The 3 major IDEs all have plugins for clojure (InelliiJ IDEA 9 &
NetBeans 6.8, Eclipse 3.x) and are free.  This might be a  good
start.  There is no "standard" entry point.  In the end you will most
likely end up on Emacs/Slime if you turn into a lisp nerd. :)  I
recommend NetBeans w/ Enclojure plugin (download it and add it w/ the
plugins menu prefs).

-Tim

On Dec 13, 4:49 am, kaveh_shahbazian <[email protected]>
wrote:
> I am a C# developer, writing ASP.NET, Windows Applications, managed
> libraries for 7 years by now.

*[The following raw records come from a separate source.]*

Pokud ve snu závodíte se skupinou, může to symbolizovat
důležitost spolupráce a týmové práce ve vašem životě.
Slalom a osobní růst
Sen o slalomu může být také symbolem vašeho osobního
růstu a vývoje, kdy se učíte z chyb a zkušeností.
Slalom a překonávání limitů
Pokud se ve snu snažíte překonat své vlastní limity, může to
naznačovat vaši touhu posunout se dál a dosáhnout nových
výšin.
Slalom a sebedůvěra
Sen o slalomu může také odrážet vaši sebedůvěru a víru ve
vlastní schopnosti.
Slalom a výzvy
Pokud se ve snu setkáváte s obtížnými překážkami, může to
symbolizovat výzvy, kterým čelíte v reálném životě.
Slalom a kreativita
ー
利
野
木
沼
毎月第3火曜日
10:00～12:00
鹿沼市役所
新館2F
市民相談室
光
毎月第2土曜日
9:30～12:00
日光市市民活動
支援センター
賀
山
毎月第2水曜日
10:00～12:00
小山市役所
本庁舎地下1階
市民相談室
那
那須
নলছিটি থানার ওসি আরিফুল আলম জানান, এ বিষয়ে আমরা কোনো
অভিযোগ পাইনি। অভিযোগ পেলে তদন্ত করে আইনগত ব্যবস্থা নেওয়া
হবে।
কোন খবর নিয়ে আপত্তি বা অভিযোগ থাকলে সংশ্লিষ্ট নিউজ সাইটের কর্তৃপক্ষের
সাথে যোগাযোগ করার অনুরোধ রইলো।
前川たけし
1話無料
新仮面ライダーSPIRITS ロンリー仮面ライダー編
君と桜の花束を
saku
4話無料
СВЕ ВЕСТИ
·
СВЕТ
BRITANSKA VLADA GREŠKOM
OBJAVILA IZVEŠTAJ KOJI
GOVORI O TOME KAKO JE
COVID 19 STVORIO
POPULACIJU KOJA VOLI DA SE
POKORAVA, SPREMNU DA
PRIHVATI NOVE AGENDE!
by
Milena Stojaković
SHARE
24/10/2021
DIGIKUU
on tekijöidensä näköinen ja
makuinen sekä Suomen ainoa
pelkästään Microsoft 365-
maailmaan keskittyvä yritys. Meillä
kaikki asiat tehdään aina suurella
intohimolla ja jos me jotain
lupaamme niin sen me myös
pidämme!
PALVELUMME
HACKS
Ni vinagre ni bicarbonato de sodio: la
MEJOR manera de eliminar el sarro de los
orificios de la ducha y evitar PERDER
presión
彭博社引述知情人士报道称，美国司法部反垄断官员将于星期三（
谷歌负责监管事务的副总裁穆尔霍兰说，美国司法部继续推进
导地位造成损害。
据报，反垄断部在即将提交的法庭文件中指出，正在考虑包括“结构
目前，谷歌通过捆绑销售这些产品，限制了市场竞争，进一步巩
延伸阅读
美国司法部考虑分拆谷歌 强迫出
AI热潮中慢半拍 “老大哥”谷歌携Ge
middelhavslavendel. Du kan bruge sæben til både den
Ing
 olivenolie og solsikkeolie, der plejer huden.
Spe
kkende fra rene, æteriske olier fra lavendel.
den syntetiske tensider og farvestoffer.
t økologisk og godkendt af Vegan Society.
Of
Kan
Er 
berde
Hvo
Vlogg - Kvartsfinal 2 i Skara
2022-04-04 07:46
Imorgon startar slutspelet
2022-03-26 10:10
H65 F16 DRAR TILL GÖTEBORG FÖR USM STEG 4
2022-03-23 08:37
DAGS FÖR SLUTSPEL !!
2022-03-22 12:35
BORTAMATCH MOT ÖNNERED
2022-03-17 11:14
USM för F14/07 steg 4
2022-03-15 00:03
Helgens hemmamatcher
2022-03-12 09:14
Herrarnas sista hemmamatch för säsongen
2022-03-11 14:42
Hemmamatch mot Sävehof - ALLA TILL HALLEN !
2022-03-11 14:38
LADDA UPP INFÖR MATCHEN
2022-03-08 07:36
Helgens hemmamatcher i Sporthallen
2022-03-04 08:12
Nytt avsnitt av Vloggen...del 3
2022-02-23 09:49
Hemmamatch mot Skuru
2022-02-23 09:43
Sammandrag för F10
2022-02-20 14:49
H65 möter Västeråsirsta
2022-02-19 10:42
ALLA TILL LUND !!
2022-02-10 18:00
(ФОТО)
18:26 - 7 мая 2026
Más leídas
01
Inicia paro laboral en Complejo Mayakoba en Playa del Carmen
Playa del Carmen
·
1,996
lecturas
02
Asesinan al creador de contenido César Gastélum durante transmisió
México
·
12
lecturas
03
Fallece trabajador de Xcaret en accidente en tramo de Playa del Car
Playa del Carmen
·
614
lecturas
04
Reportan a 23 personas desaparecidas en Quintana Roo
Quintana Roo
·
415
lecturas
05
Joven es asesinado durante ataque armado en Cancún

And before that I had done some C/C++. I
> have never - well; almost never - stepped out of Microsoft world (out
> of Visual Studio actually) for any big projects and I am not so fluent
> in things like automating things (NAnt, ...), TDD (NUnit, ...) and
> that kind of stuff (being a real developer if some put it so) - I have
> done some Java and PHP programming for fast developing in one project
> or two.
>
> * Is Clojure proper for such a person to step into open source world
> (and I take it as inevitably into Java world)?
>
> What I have in mind is to develop something on Google App Engine (so
> it is mostly web application and it will have some libraries and
> executables to run on GAE or other servers).
>
> Regards
>
> Note: Visual Studio can be assumed as a perfect entrance into .NET
> world: editor, debugger, web development, test tools, designers,
> deployment tools (primitive ones), etc.
>
> Is there such an entrance to Clojure? (Not necessarily a Visual
> Studio, but a bundle of *standardized* - that's a leaky word, I know -
> tools, a set of tools as the main route to go along).